Quinoa Skillet with Edamame, Broccoli, and Cilantro

Cook time: 25 mins
Total time: 25 mins
Yield: 4 people

Recipe Notes

Let everyone drizzle their dish with a little sesame oil and soy sauce and set out chili crisp, sesame seeds, sriracha sauce, and sliced scallions for extra flavor and texture.

Ingredients

  • 2 tablespoons olive oil
  • 1 onion, cut into medium dice
  • 3 garlic cloves, minced
  • 1 pound 1/2 pound each: small broccoli florets and thinly sliced carrots
  • Salt and ground black pepper
  • 4 cups (1/2 recipe) cooked quinoa from A Pot of Quinoa
  • 2 cups thawed frozen edamame
  • 1/4 cup chopped fresh cilantro

Instructions

  • If you don't already have cooked quinoa, make a pot (you will only need a half recipe for this dish) and prepare vegetables while quinoa cooks
  • Place oil, onions, garlic, broccoli, carrots, 1/4 cup water, 1/2 teaspoon salt, and several grinds of pepper in a large (12-inch) skillet.
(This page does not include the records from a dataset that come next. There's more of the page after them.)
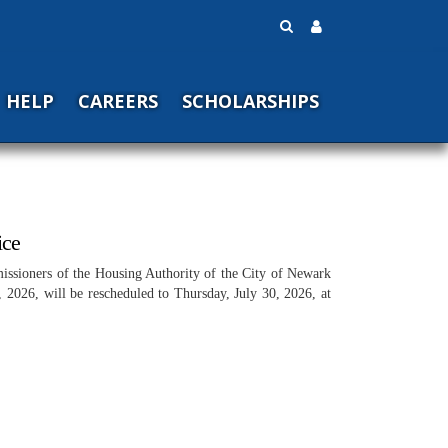
HELP
CAREERS
SCHOLARSHIPS
ice
issioners of the Housing Authority of the City of Newark
 2026, will be rescheduled to Thursday, July 30, 2026, at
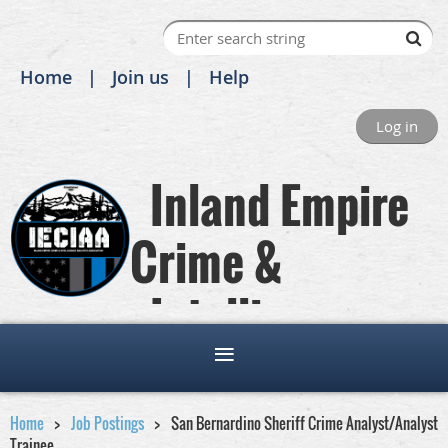
Home
Join us
Help
Log in
Inland Empire
Crime &
Intelligence
Analysts Association
Home
Job Postings
San Bernardino Sheriff Crime Analyst/Analyst
Trainee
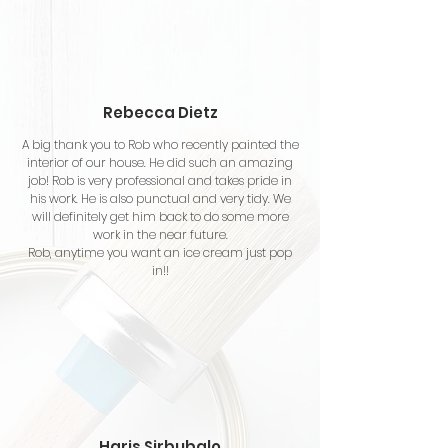
Rebecca Dietz
A big thank you to Rob who recently painted the
interior of our house. He did such an amazing
job! Rob is very professional and takes pride in
his work. He is also punctual and very tidy. We
will definitely get him back to do some more
work in the near future.
Rob, anytime you want an ice cream just pop
in!!
Haris Sirbubalo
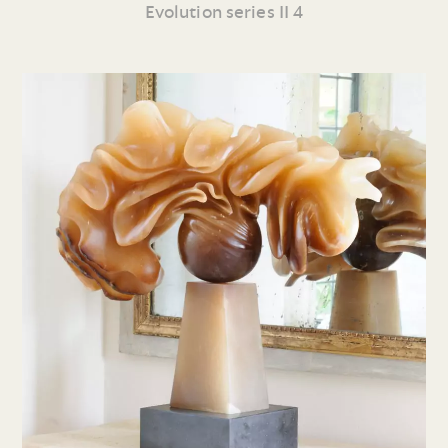
Evolution series II 4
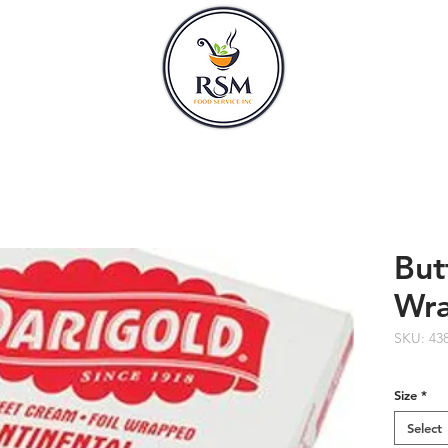
CLASSES
HOURS
But
Wr
SKU: 43
Size
*
Select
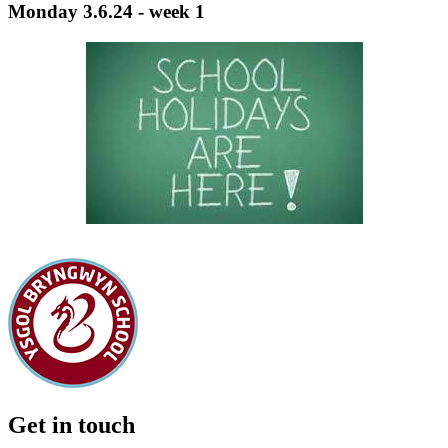
Monday 3.6.24 - week 1
Get in touch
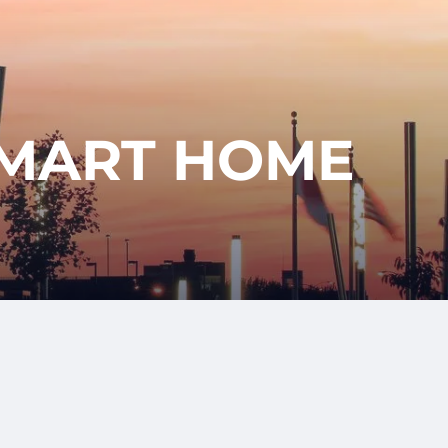
417-350-
T
GET
ENT
STARTED
1113
SMART HOME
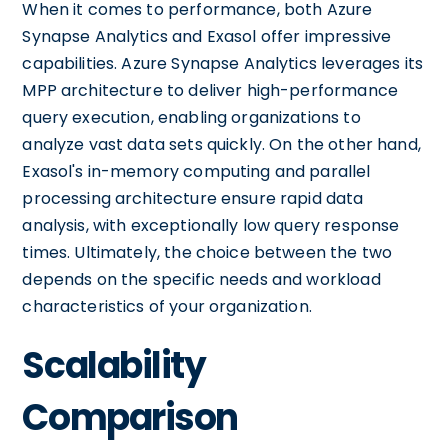
When it comes to performance, both Azure
Synapse Analytics and Exasol offer impressive
capabilities. Azure Synapse Analytics leverages its
MPP architecture to deliver high-performance
query execution, enabling organizations to
analyze vast data sets quickly. On the other hand,
Exasol's in-memory computing and parallel
processing architecture ensure rapid data
analysis, with exceptionally low query response
times. Ultimately, the choice between the two
depends on the specific needs and workload
characteristics of your organization.
Scalability
Comparison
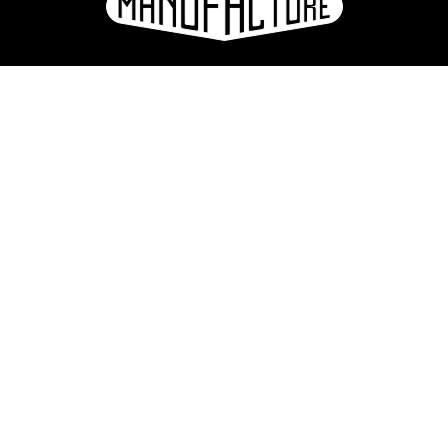
e
ation
Sign up for the newsletter
eries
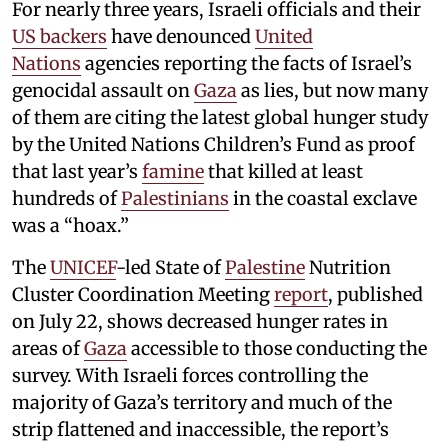
For nearly three years, Israeli officials and their
US backers
have denounced
United
Nations
agencies reporting the facts of Israel’s
genocidal assault on
Gaza
as lies, but now many
of them are citing the latest global hunger study
by the United Nations Children’s Fund as proof
that last year’s
famine
that killed at least
hundreds of
Palestinians
in the coastal exclave
was a “hoax.”
The
UNICEF
-led State of
Palestine
Nutrition
Cluster Coordination Meeting
report
, published
on July 22, shows decreased hunger rates in
areas of
Gaza
accessible to those conducting the
survey. With Israeli forces controlling the
majority of Gaza’s territory and much of the
strip flattened and inaccessible, the report’s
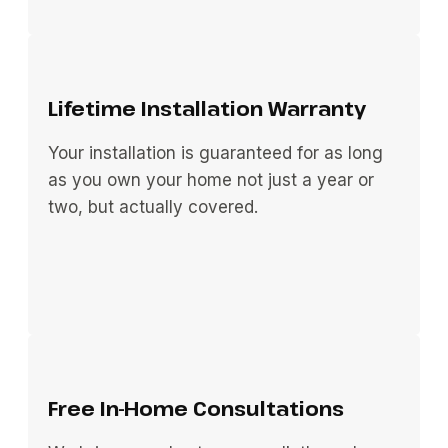
Lifetime Installation Warranty
Your installation is guaranteed for as long
as you own your home not just a year or
two, but actually covered.
Free In-Home Consultations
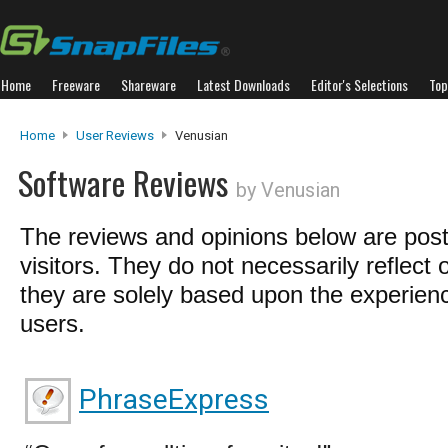
Home
Freeware
Shareware
Latest Downloads
Editor's Selections
Top
Home
User Reviews
Venusian
Software Reviews
by Venusian
The reviews and opinions below are pos
visitors. They do not necessarily reflect 
they are solely based upon the experienc
users.
PhraseExpress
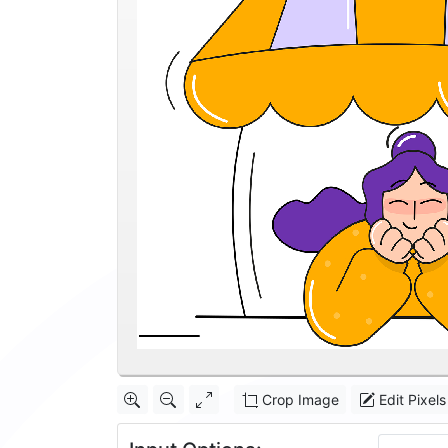
Crop Image
Edit Pixels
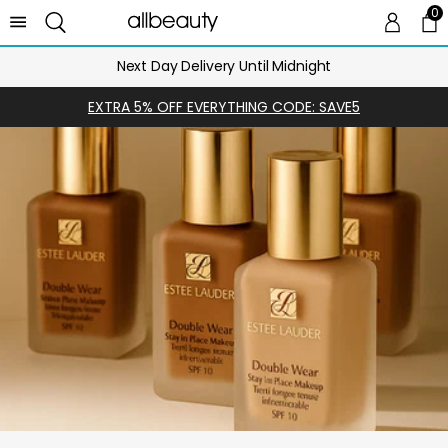
0
0 
Ca
Next Day Delivery Until Midnight
EXTRA 5% OFF EVERYTHING CODE: SAVE5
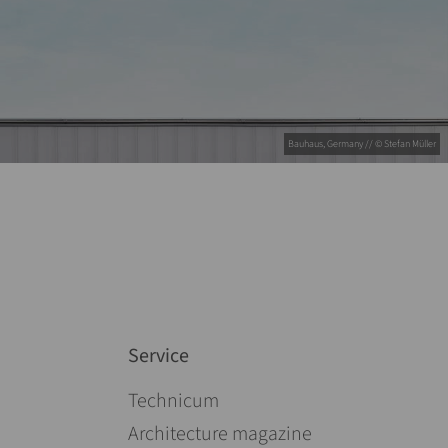
Bauhaus, Germany // © Stefan Müller
Service
Skip navigation
Technicum
Architecture magazine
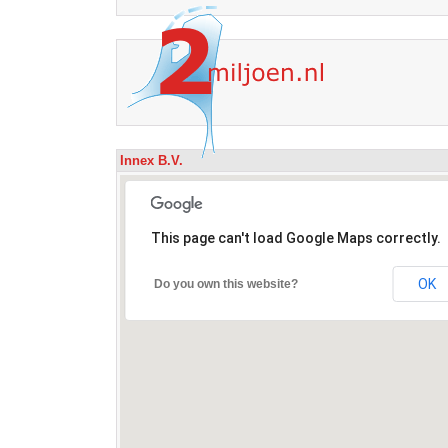
Innex B.V.
This page can't load Google Maps correctly.
OK
Do you own this website?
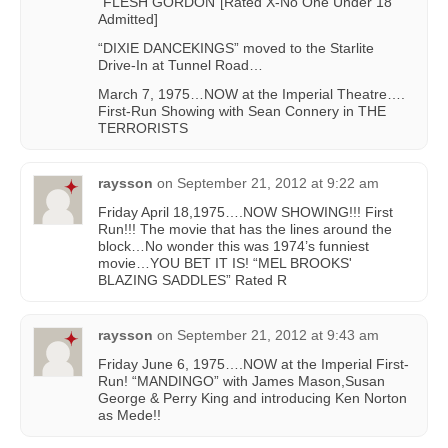
“FLESH GORDON”[Rated X-No One Under 18
Admitted]
“DIXIE DANCEKINGS” moved to the Starlite
Drive-In at Tunnel Road…
March 7, 1975…NOW at the Imperial Theatre….
First-Run Showing with Sean Connery in THE
TERRORISTS
raysson
on
September 21, 2012 at 9:22 am
Friday April 18,1975….NOW SHOWING!!! First
Run!!! The movie that has the lines around the
block…No wonder this was 1974’s funniest
movie…YOU BET IT IS! “MEL BROOKS'
BLAZING SADDLES” Rated R
raysson
on
September 21, 2012 at 9:43 am
Friday June 6, 1975….NOW at the Imperial First-
Run! “MANDINGO” with James Mason,Susan
George & Perry King and introducing Ken Norton
as Mede!!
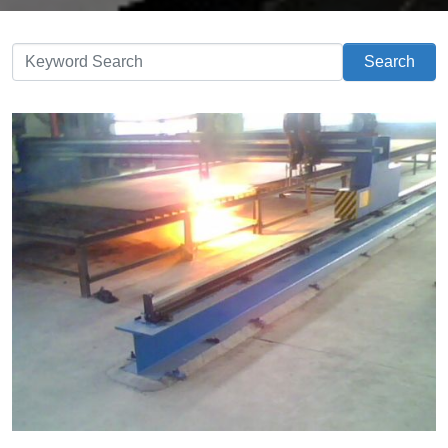
Search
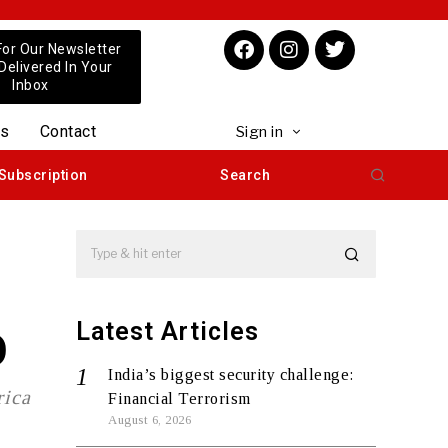
For Our Newsletter
 Delivered In Your
Inbox
us
Contact
Sign in
Subscription
Search
Latest Articles
O
India’s biggest security challenge:
rica
Financial Terrorism
August 6, 2026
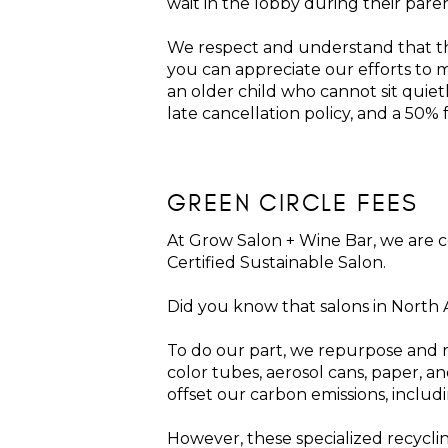
wait in the lobby during their pare
We respect and understand that th
you can appreciate our efforts to m
an older child who cannot sit qui
late cancellation policy, and a 50%
GREEN CIRCLE FEES
At Grow Salon + Wine Bar, we are 
Certified Sustainable Salon.
Did you know that salons in North
To do our part, we repurpose and re
color tubes, aerosol cans, paper, an
offset our carbon emissions, inclu
However, these specialized recycli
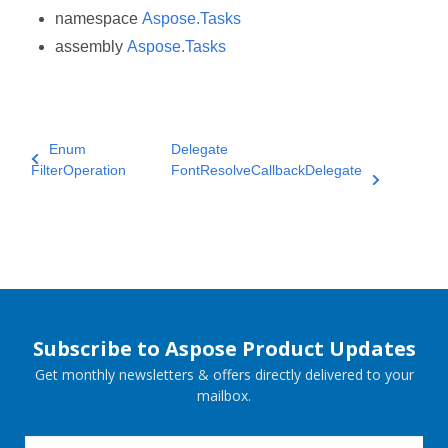
namespace
Aspose.Tasks
assembly
Aspose.Tasks
Enum
Delegate
FilterOperation
FontResolveCallbackDelegate
Subscribe to Aspose Product Updates
Get monthly newsletters & offers directly delivered to your
mailbox.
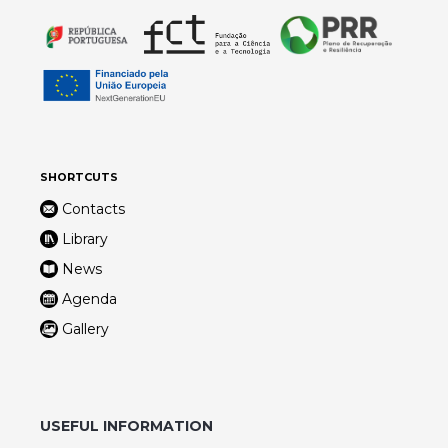
SHORTCUTS
Contacts
Library
News
Agenda
Gallery
USEFUL INFORMATION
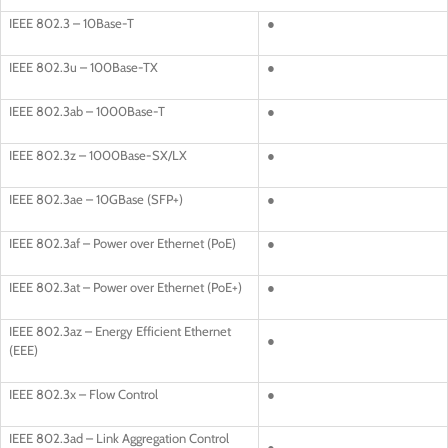
IEEE 802.3 – 10Base-T
●
IEEE 802.3u – 100Base-TX
●
IEEE 802.3ab – 1000Base-T
●
IEEE 802.3z – 1000Base-SX/LX
●
IEEE 802.3ae – 10GBase (SFP+)
●
IEEE 802.3af – Power over Ethernet (PoE)
●
IEEE 802.3at – Power over Ethernet (PoE+)
●
IEEE 802.3az – Energy Efficient Ethernet
●
(EEE)
IEEE 802.3x – Flow Control
●
IEEE 802.3ad – Link Aggregation Control
●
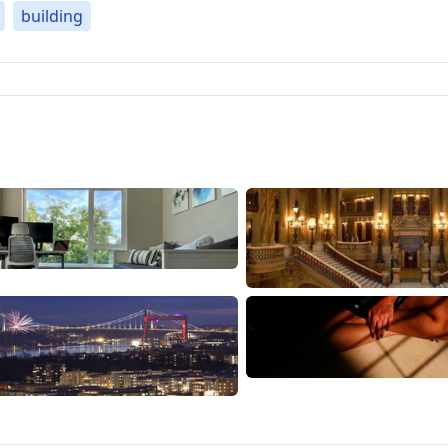
building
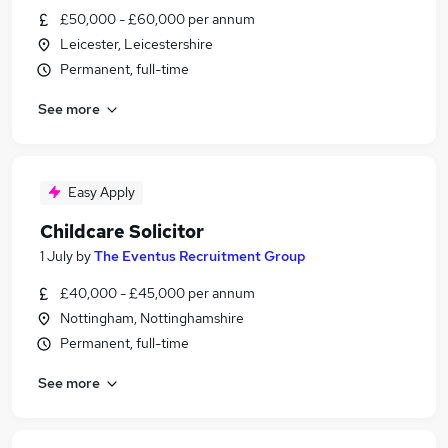
£50,000 - £60,000 per annum
Leicester, Leicestershire
Permanent, full-time
See more
Easy Apply
Childcare Solicitor
1 July
by
The Eventus Recruitment Group
£40,000 - £45,000 per annum
Nottingham, Nottinghamshire
Permanent, full-time
See more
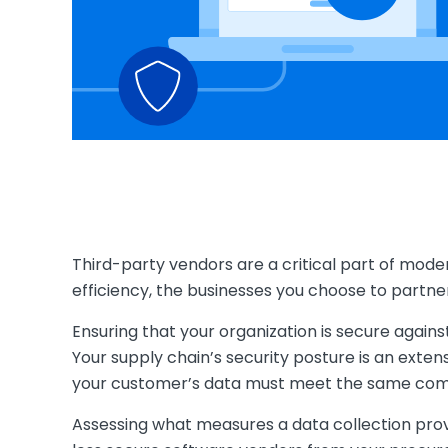
Third-party vendors are a critical part of moder
efficiency, the businesses you choose to partne
Ensuring that your organization is secure again
Your supply chain’s security posture is an exten
your customer’s data must meet the same com
Assessing what measures a data collection provi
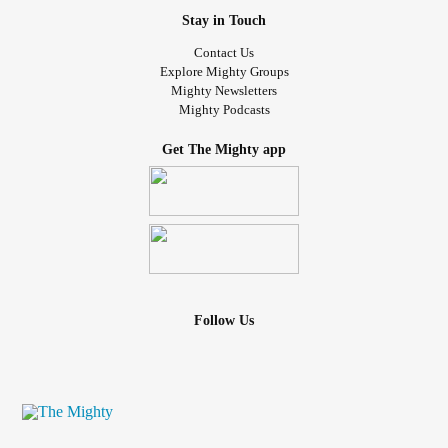
Stay in Touch
Contact Us
Explore Mighty Groups
Mighty Newsletters
Mighty Podcasts
Get The Mighty app
Follow Us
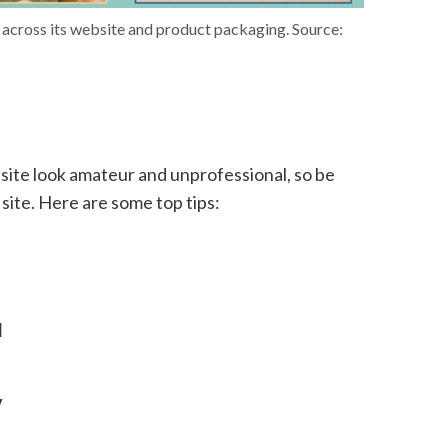
e across its website and product packaging. Source:
site look amateur and unprofessional, so be
 site. Here are some top tips:
l
y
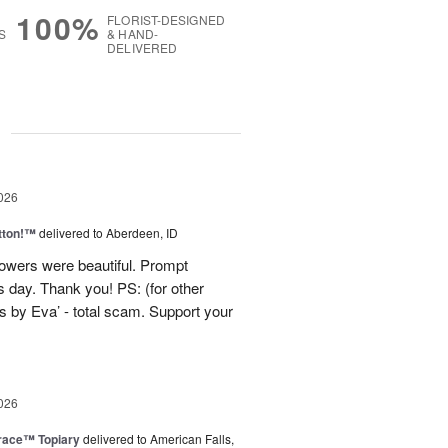
100%
FLORIST-DESIGNED
S
& HAND-
DELIVERED
g
026
tton!™
delivered to Aberdeen, ID
lowers were beautiful. Prompt
 day. Thank you! PS: (for other
 by Eva’ - total scam. Support your
026
race™ Topiary
delivered to American Falls,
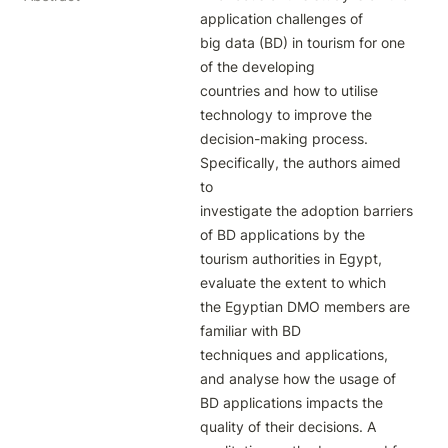
application challenges of

big data (BD) in tourism for one 
of the developing

countries and how to utilise 
technology to improve the

decision-making process. 
Specifically, the authors aimed 
to

investigate the adoption barriers 
of BD applications by the

tourism authorities in Egypt, 
evaluate the extent to which

the Egyptian DMO members are 
familiar with BD

techniques and applications, 
and analyse how the usage of

BD applications impacts the 
quality of their decisions. A
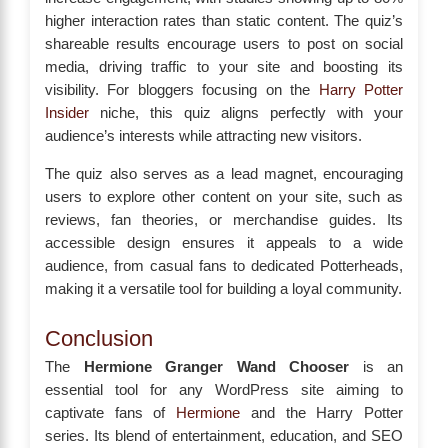
higher interaction rates than static content. The quiz’s
shareable results encourage users to post on social
media, driving traffic to your site and boosting its
visibility. For bloggers focusing on the
Harry Potter
Insider
niche, this quiz aligns perfectly with your
audience’s interests while attracting new visitors.
The quiz also serves as a lead magnet, encouraging
users to explore other content on your site, such as
reviews, fan theories, or merchandise guides. Its
accessible design ensures it appeals to a wide
audience, from casual fans to dedicated Potterheads,
making it a versatile tool for building a loyal community.
Conclusion
The
Hermione Granger Wand Chooser
is an
essential tool for any WordPress site aiming to
captivate fans of
Hermione
and the Harry Potter
series. Its blend of entertainment, education, and SEO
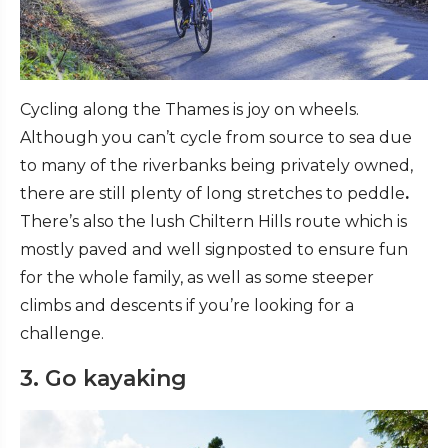
Cycling along the Thames is joy on wheels.
Although you can’t cycle from source to sea due
to many of the riverbanks being privately owned,
there are still plenty of long stretches to peddle
.
There’s also the lush Chiltern Hills route which is
mostly paved and well signposted to ensure fun
for the whole family, as well as some steeper
climbs and descents if you’re looking for a
challenge.
3. Go kayaking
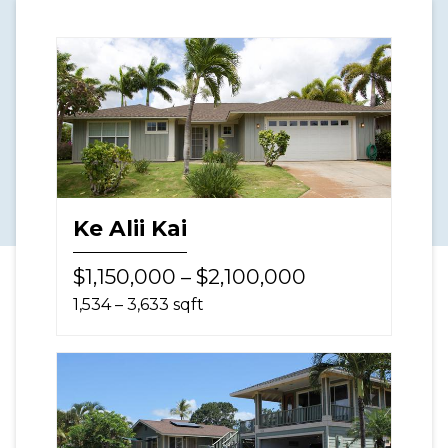
Ke Alii Kai
$1,150,000 – $2,100,000
1,534 – 3,633 sqft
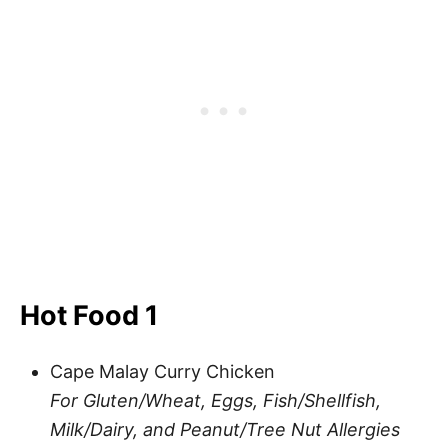
Hot Food 1
Cape Malay Curry Chicken
For Gluten/Wheat, Eggs, Fish/Shellfish,
Milk/Dairy, and Peanut/Tree Nut Allergies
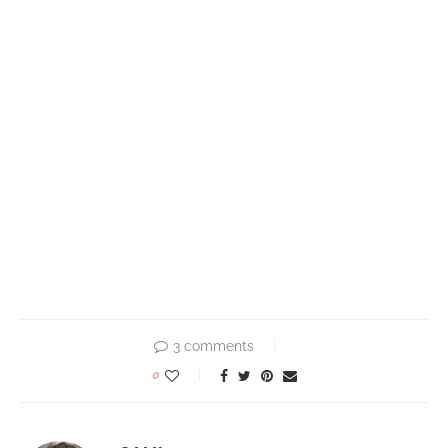
3 comments
0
Turn burner on high, cover pan, and cook until water evaporates, and vegetables are tender-crisp, about 4 minutes. Remove lid and continue to cook until water evaporates and the onions start to turn golden, 1 to 2 minutes longer.
  • Stir in quinoa and edamame; cook to heat through, just a couple of minutes. Stir in cilantro and serve.